Según Alentorn, la liquidez en un aspecto muy importante, ya que en la mayoría de fondos de retorno los clientes pueden entrar y salir a diario, y es importante que la liquidez de los instrumentos dentro de la cartera sean lo suficientemente líquidos como para poder satisfacer esta liquidez prometida. Esto es particularmente importante en momentos de estrés de mercado, como por ejemplo los vividos en agosto de 2007, donde por razones variadas, un gran número de inversores del fondo se quieran salir de él. El gestor tiene que tener en cuenta que esto puede volver a pasar, y por lo tanto, gestionar la liquidez de los activos del fondo teniendo esto en cuenta.

La volatilidad del mercado también es un aspecto importante, porque de ella dependerá el nivel de diversificación de la cartera. Por lo general, si la expectativa de rendimiento que se da es constante, la cartera deberá tener más posiciones en periodos de alta volatilidad, y reducir el número de posiciones en periodos de volatilidad más baja. Para ello, es importante también tener buenos modelos de predicción de riesgo, para poder anticiparse a estos cambios de volatilidad, e intentar dar un perfil de volatilidad que sea más o menos constante, explica el experto.

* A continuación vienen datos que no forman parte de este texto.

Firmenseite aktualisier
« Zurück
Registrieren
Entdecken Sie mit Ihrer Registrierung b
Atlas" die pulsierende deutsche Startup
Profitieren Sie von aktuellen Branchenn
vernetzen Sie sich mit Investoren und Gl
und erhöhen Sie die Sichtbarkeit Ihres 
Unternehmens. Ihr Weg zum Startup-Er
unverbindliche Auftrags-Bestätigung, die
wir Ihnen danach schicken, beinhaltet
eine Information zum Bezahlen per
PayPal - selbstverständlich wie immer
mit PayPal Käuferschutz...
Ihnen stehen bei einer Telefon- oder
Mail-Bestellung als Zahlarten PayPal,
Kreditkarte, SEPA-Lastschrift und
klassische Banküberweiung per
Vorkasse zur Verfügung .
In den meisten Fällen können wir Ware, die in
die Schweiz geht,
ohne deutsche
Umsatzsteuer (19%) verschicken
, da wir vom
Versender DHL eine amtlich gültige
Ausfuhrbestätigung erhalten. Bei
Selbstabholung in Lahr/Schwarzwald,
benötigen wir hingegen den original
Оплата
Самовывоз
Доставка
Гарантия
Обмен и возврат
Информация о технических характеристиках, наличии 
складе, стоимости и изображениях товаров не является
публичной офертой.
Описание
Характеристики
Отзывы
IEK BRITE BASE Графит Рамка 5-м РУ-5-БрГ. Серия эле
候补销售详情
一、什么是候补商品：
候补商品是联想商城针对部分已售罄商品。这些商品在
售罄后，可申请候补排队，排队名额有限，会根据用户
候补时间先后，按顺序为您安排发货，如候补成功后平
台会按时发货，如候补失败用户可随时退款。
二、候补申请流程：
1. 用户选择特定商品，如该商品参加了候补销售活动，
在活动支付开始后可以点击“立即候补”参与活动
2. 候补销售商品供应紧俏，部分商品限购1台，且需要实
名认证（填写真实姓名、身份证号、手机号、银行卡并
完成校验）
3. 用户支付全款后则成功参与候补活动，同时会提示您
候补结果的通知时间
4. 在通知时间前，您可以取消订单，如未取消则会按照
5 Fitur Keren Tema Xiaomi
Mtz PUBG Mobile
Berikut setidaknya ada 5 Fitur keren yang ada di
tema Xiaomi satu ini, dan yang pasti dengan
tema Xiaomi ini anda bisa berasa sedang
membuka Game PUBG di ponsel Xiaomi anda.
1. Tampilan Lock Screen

Rafael Matamoros, cogestor de Pictet-Absolute Return Global Diversified, completa la explicación de Alentorn asegurando que la rentabilidad de las diferentes clases de activos muestra poca estabilidad entre un año y el siguiente. Sin embargo, la correlación del riesgo (volatilidad) es más persistente. De este modo, los cambios en la volatilidad, que resultan críticos, son predecibles y es posible mitigarlos.

¿Cómo se consigue que el fondo sea market neutral?

Alentorn considera que montar una cartera que sea neutral a nivel sectorial y geográfico es relativamente fácil. Ya bien se pueden casar el valor nocional de los largos y los cortos, y/o se pueden casar las betas. Conseguir un comportamiento market neutral, es decir, que la rentabilidad del fondo no exhiba correlación con el mercado, es mucho más difícil. Aunque una cartera se haya construido de tal forma que los largos y los cortos se balanceen, si la estrategia de selección de acciones solo funciona cuando los mercados suben, por ejemplo lo que suele pasar con estrategias de valoración, entonces la rentabilidad de la cartera será negativa cuando los mercados caigan, y no se obtendrá un comportamiento market neutral.

Para obtener un comportamiento market neutral, es decir, para que la rentabilidad de la cartera se mueva con independencia a la dirección del mercado, o bien la estrategia de selección de activos tiene que ser independiente del entorno de mercado, o bien se necesita tener una estrategia de inversión dinámica, que se adapte de manera dinámica a los diferentes entornos de mercado.